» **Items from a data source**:
━━━━
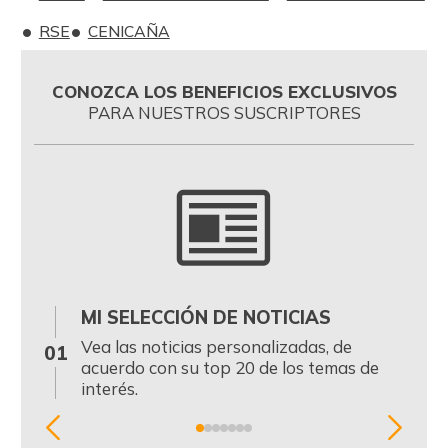
RSE
CENICAÑA
CONOZCA LOS BENEFICIOS EXCLUSIVOS
PARA NUESTROS SUSCRIPTORES
MI SELECCIÓN DE NOTICIAS
0
Vea las noticias personalizadas, de
01
acuerdo con su top 20 de los temas de
interés.
Item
━━━━
» **Goal of the exercise**:
Starting from the line with "MI SELECCIÓN DE NOTICIAS", write out every remaining line of the data above exactly, the final line included, and nothing before it.

» **Answer section**:
MI SELECCIÓN DE NOTICIAS
0
Vea las noticias personalizadas, de
01
acuerdo con su top 20 de los temas de
interés.
Item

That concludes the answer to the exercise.